* [YOUR ASSIGNMENT] Report every line of the records below that contains the word "cheios".

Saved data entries
=-=-=-=-=

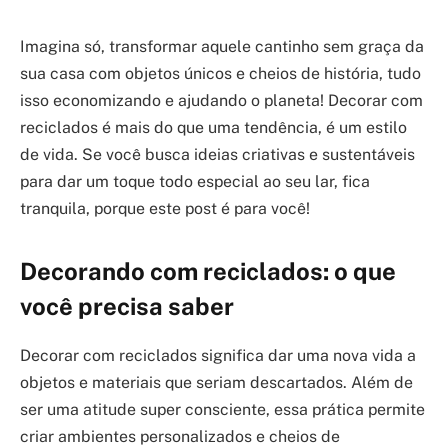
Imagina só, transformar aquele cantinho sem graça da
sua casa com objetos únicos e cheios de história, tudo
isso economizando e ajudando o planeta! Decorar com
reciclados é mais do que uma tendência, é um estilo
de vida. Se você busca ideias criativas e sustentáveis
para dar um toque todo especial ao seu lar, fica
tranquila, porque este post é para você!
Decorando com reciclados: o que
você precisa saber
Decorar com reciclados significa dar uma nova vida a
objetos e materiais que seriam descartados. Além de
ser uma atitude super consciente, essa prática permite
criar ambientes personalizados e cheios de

=-=-=-=-=

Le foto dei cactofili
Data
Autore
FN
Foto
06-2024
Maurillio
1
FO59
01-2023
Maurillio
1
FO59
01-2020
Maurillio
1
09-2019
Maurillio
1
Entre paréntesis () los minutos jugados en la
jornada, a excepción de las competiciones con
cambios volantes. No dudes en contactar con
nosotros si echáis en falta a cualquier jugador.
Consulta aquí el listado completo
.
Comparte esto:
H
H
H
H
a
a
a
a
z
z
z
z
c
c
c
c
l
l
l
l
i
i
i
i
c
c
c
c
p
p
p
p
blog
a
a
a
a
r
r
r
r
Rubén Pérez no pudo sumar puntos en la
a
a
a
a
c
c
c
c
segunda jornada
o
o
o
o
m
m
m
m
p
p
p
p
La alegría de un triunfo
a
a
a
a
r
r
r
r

=-=-=-=-=

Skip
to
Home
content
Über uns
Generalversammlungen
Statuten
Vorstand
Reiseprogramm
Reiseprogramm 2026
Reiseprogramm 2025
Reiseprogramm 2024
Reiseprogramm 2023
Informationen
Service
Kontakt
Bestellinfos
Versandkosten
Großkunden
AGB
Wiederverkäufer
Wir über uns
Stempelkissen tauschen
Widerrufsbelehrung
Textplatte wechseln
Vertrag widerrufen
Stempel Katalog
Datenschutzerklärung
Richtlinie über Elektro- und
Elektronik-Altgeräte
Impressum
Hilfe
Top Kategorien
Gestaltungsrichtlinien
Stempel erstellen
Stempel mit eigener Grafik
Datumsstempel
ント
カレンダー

=-=-=-=-=

* [REPLY]
sua casa com objetos únicos e cheios de história, tudo
criar ambientes personalizados e cheios de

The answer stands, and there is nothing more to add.